Abstract
Crizotinib is one of the molecularly-targeted agents targeted against anaplastic lymphoma kinase (ALK)-rearranged non-small-cell lung cancer (NSCLC). Although its effects appear to be promising, crizotinib may cause adverse effects in patients with ALK-rearranged NSCLC. Hepatic laboratory abnormalities are frequently observed with crizotinib and treatment discontinuation is occasionally required. We herein report the case of a 51-year-old woman diagnosed with relapsed ALK-rearranged NSCLC, who received crizotinib as second-line systemic chemotherapy. After 17 days of crizotinib therapy, the patient developed grade >3 hepatotoxicity. Treatment discontinuation improved the laboratory abnormalities and fifth-line oral desensitization with crizotinib achieved successful response without hepatotoxicity. Therefore, oral desensitization with crizotinib may be a viable option following crizotinib-induced hepatitis.

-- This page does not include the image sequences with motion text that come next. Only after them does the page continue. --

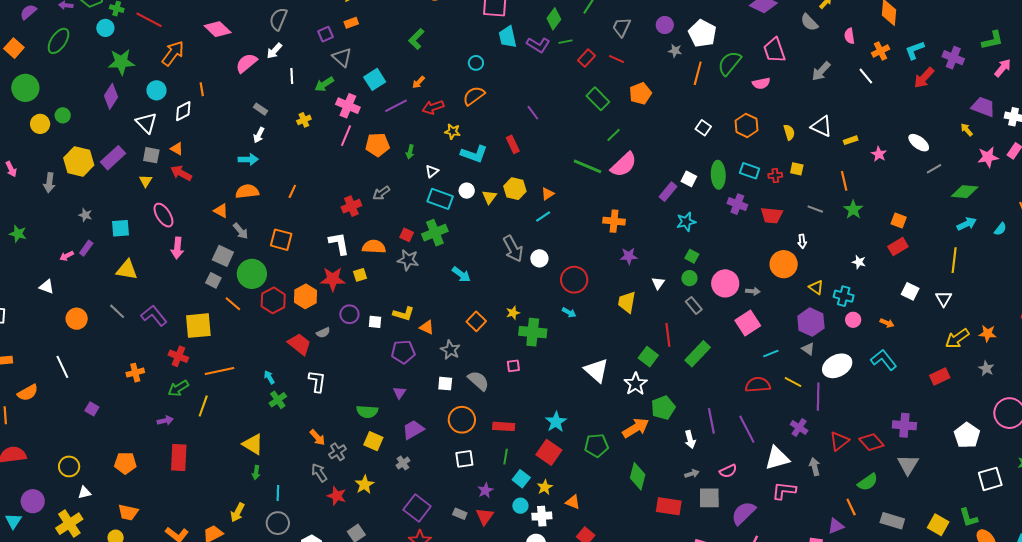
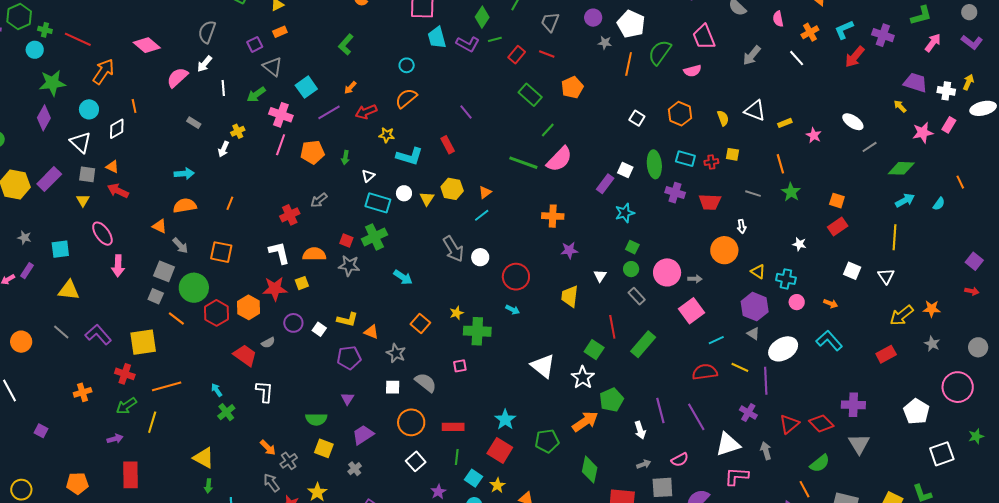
white arrow: (259, 135) -> (224, 149), moved
white square: (375, 322) -> (319, 329), turned 32
white square: (464, 459) -> (416, 461), turned -30

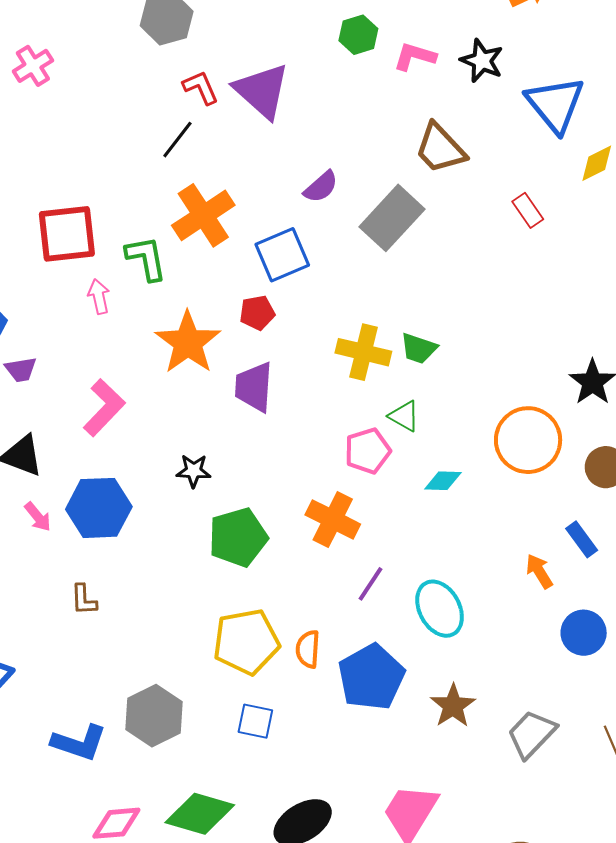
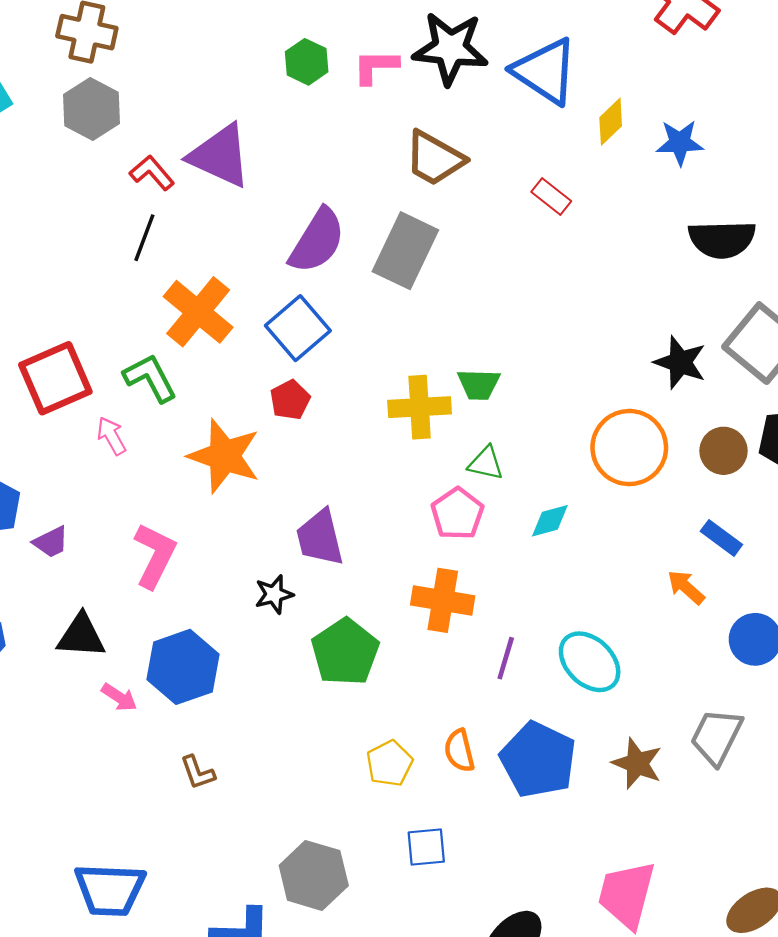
black star: (482, 61) -> (450, 48), size x1.5
purple semicircle: (321, 187) -> (317, 241), size x1.6
purple trapezoid: (254, 387) -> (320, 538), moved
yellow pentagon: (246, 642) -> (389, 763), size x0.6
gray trapezoid: (532, 734) -> (716, 737), moved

Keywords: desensitization, anaplastic lymphoma kinase, crizotinib, non-small-cell lung cancer, hepatitis
Introduction
Lung cancer is the leading cause of cancer-related mortality worldwide. Anaplastic lymphoma kinase (ALK) rearrangement mutation was observed in 3–5% of lung adenocarcinomas from patients in East Asia (1). Crizotinib, which is the first agent against lung cancer with ALK rearrangement mutation, has been found to be superior to standard first-line cytotoxic chemotherapy in the first-line setting (2). Crizotinib is occasionally associated with drug-induced hepatitis. In the present study, a case of successful oral desensitization with crizotinib following development of crizotinib_induced hepatitis is presented.
Case report
A 51-year-old Japanese woman with no history of smoking received crizotinib (250 mg twice daily) as second-line treatment for relapse of resected lung adenocarcinoma following progression while on first-line chemotherapy with carboplatin/pemetrexed. On day 2, crizotinib was discontinued due to abdominal pain, nausea and grade 3 diarrhea. The symptoms improved in 3 days and crizotinib was re-introduced at 250 mg once daily on day 7, with dexamethasone 3 mg daily for nausea. Although there was no abdominal pain or diarrhea, the patient developed fever and nausea on day 15. The serum aspartate aminotransferase (AST) and alanine aminotransferase (ALT) levels increased and crizotinib was again discontinued on day 16. The peak of AST was 437 IU/l on day 18 and that of ALT 1,096 IU/l on day 19 (Fig. 1). The level of alkaline phosphatase did not increase, whereas γ-glutamyltransferase and total bilirubin increased to grade 2 toxicity levels. Hepatocellular injury was suspected and contrast-enhanced computed tomography and ultrasonography did not reveal other causes, whereas hepatitis A, B or C was excluded. The patient's serum tested negative for polymerase chain reaction of Epstein-Barr virus and cytomegalovirus. The symptoms and blood test abnormalities completely resolved without increase of steroids after 1 month.
Figure 1.
Clinical course of the patient treated with crizotinib (CRZ) as second-line therapy. ALT, alanine aminotransferase; AST, aspartate aminotransferase.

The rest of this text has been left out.